Problems like anxiety and depression are what psychologists call "bio-psycho-social" in nature, meaning that they are not clearly due to any single sort of cause, but rather are affected by a wide range of causes, including physical and genetic causes, psychological causes and interpersonal and social causes. If we look at your situation (based on the short report you’ve provided), you’re dealing with a pre-existing anxiety condition and a whole lot of new stress (given the recent birth of your child).

Psychologists who study personality have described a personality trait variously known as neuroticism and emotional stability. This personality trait describes a predisposition that some people have to become anxious and depressed. People who demonstrate high-neuroticism are prone to anxiety and mood issues, while people who are low-neuroticism tend to be more laid back by nature. There is evidence to suggest that neuroticism is in large part based on inherited genetic predispositions.

Given your history of anxiety issues, I’ll venture a guess that you tend to run towards the high-neurotic end of the neuroticism spectrum. This would suggest you may be more vulnerable to the impacts of stress than some other people in the world, and that your characteristic response to stress would be anxiety or depression.

In the face of the vulnerability, you have entered into a high stress time of life.

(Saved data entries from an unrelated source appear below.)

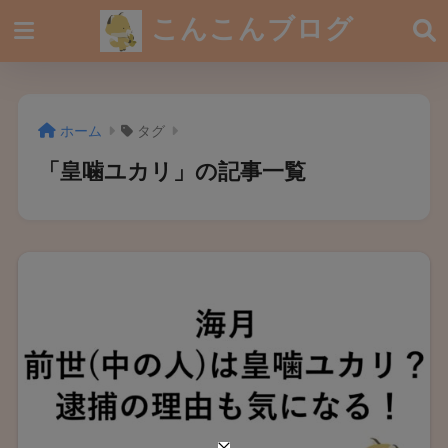
こんこんブログ
ホーム
タグ
「皇噛ユカリ」の記事一覧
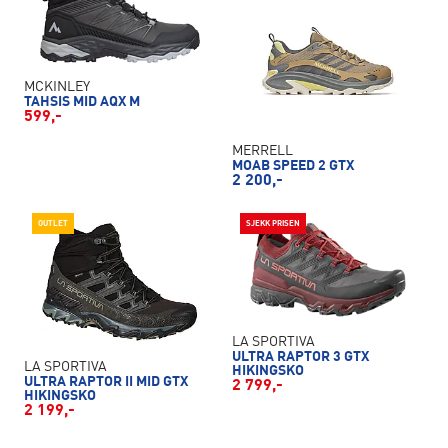
MCKINLEY
TAHSIS MID AQX M
599,-
MERRELL
MOAB SPEED 2 GTX
2 200,-
OUTLET
SJEKK PRISEN
LA SPORTIVA
ULTRA RAPTOR 3 GTX
LA SPORTIVA
HIKINGSKO
ULTRA RAPTOR II MID GTX
2 799,-
HIKINGSKO
2 199,-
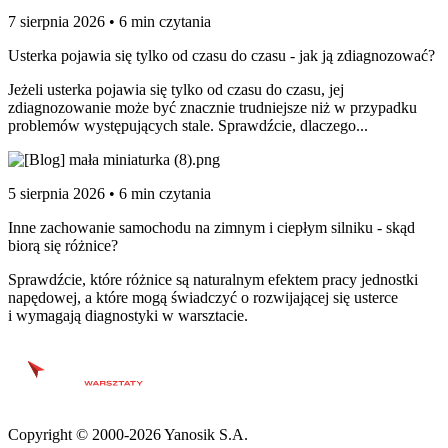
7 sierpnia 2026 • 6 min czytania
Usterka pojawia się tylko od czasu do czasu - jak ją zdiagnozować?
Jeżeli usterka pojawia się tylko od czasu do czasu, jej
zdiagnozowanie może być znacznie trudniejsze niż w przypadku
problemów występujących stale. Sprawdźcie, dlaczego...
5 sierpnia 2026 • 6 min czytania
Inne zachowanie samochodu na zimnym i ciepłym silniku - skąd
biorą się różnice?
Sprawdźcie, które różnice są naturalnym efektem pracy jednostki
napędowej, a które mogą świadczyć o rozwijającej się usterce
i wymagają diagnostyki w warsztacie.
Copyright © 2000-2026 Yanosik S.A.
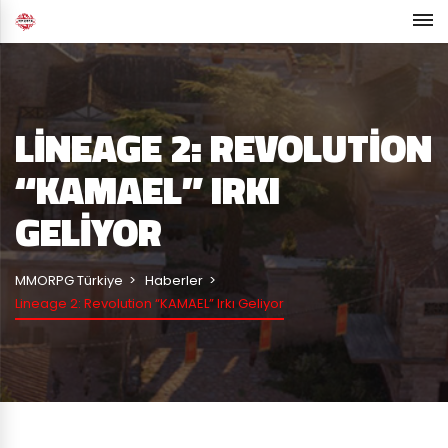
LINEAGE 2: REVOLUTION
“KAMAEL” IRKI
GELIYOR
MMORPG Türkiye
Haberler
Lineage 2: Revolution “KAMAEL” Irkı Geliyor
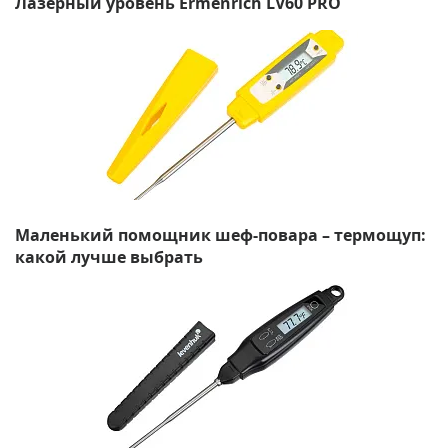
Лазерный уровень Ermenrich LV60 PRO
Маленький помощник шеф-повара – термощуп:
какой лучше выбрать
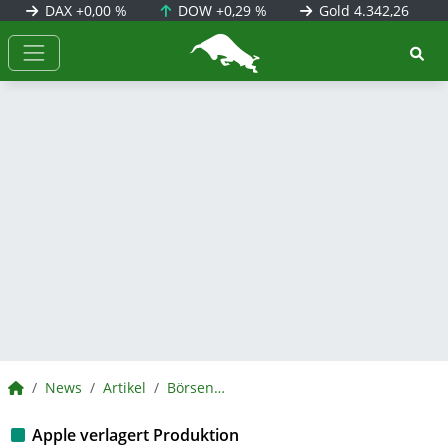
DAX
+0,00 %
DOW
+0,29 %
Gold
4.342,26
BörsenNEWS.de
BörsenNEWS.de
News
Artikel
BörsenNEWS.de
Apple verlagert Produktion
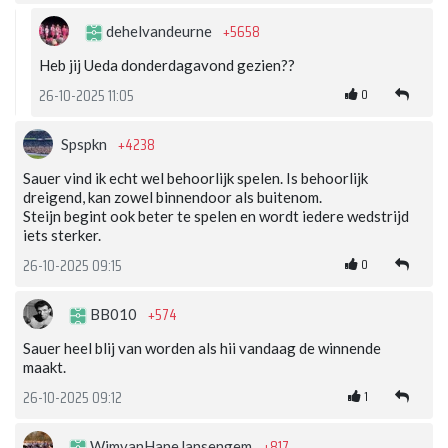
+5658
dehelvandeurne
Heb jij Ueda donderdagavond gezien??
0
26-10-2025 11:05
+4238
Spspkn
Sauer vind ik echt wel behoorlijk spelen. Is behoorlijk
dreigend, kan zowel binnendoor als buitenom.
Steijn begint ook beter te spelen en wordt iedere wedstrijd
iets sterker.
0
26-10-2025 09:15
+574
BB010
Sauer heel blij van worden als hii vandaag de winnende
maakt.
1
26-10-2025 09:12
+817
WimvanHaneJansengem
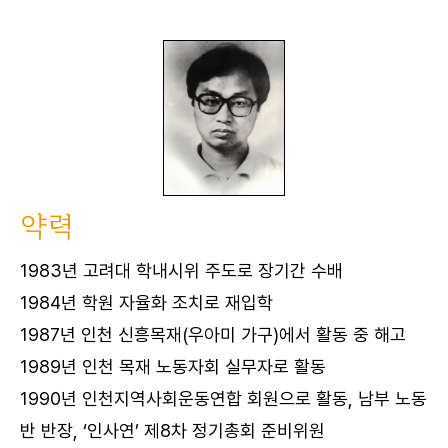
약력
1983년 고려대 학내시위 주도로 장기간 수배
1984년 학원 자율화 조치로 재입학
1987년 인천 신흥목재(우아미 가구)에서 활동 중 해고
1989년 인천 목재 노동자회 실무자로 활동
1990년 인천지역사회운동연합 회원으로 활동, 남부 노동
반 반장, ‘인사연’ 제8차 정기총회 준비위원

You’ve probably heard of post-partum depression. This is a form of depression that becomes a problem in the wake of giving birth. It seems to be brought on by the strong biological fluctuation associated with pregnancy and birth, and the physical ordeal (e.g., lack of sleep and nursing concerns) associated with taking care of an infant. Not all women experience this issue, but a significant enough minority do. And even in the best case scenario (with a placid, easy baby who sleeps through the night early and no nursing issues), the arrival of a new baby demolishes existing routines and reshapes family life in dramatic ways. No mother I’ve ever spoken to described caregiving for very young infants to be a walk in the park.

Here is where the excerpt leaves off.